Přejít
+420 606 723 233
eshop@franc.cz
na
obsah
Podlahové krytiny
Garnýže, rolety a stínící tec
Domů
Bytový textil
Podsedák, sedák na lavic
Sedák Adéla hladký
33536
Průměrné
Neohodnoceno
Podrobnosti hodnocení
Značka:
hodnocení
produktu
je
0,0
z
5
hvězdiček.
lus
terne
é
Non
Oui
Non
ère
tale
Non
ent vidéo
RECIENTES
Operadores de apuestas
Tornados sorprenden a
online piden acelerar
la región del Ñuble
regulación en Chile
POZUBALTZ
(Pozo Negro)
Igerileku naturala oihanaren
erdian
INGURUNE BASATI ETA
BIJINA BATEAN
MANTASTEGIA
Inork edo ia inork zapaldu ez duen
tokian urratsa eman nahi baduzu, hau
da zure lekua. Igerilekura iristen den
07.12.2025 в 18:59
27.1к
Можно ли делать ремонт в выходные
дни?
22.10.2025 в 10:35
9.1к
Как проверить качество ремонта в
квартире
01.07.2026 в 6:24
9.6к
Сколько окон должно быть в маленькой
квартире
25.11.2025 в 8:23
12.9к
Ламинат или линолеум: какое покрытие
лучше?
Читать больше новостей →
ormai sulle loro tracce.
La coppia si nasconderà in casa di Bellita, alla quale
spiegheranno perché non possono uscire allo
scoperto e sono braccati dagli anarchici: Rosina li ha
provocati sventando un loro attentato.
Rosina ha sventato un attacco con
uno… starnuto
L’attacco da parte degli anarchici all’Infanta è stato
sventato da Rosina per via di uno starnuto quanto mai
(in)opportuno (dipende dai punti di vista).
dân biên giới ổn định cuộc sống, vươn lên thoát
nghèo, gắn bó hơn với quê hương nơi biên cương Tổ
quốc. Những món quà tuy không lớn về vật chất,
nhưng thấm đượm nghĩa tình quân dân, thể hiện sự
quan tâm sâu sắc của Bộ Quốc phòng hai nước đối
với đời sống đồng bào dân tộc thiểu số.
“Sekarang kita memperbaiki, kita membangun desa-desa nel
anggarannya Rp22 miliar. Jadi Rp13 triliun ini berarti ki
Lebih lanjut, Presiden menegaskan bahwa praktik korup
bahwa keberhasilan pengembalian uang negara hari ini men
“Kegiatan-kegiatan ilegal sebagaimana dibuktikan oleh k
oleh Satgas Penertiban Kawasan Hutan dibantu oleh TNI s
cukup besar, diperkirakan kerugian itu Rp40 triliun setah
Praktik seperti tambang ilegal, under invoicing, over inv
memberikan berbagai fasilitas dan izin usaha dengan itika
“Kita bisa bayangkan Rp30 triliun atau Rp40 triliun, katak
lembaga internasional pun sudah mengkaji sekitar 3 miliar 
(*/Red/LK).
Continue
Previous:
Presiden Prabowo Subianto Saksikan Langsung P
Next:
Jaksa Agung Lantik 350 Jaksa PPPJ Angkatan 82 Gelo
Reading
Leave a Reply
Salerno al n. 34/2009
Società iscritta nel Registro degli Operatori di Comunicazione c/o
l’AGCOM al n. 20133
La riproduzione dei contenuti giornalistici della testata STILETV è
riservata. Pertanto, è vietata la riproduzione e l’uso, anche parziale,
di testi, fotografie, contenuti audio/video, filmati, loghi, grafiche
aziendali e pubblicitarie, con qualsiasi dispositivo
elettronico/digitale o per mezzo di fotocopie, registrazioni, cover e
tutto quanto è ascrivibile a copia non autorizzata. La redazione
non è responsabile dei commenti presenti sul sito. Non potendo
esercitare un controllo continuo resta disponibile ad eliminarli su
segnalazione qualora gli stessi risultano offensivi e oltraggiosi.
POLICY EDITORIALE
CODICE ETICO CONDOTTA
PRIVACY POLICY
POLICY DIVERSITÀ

▬▬▬▬▬▬▬▬▬▬

What to do
Every line containing the string "biên" should be pulled from the listing and copied.

Finished task
dân biên giới ổn định cuộc sống, vươn lên thoát
nghèo, gắn bó hơn với quê hương nơi biên cương Tổ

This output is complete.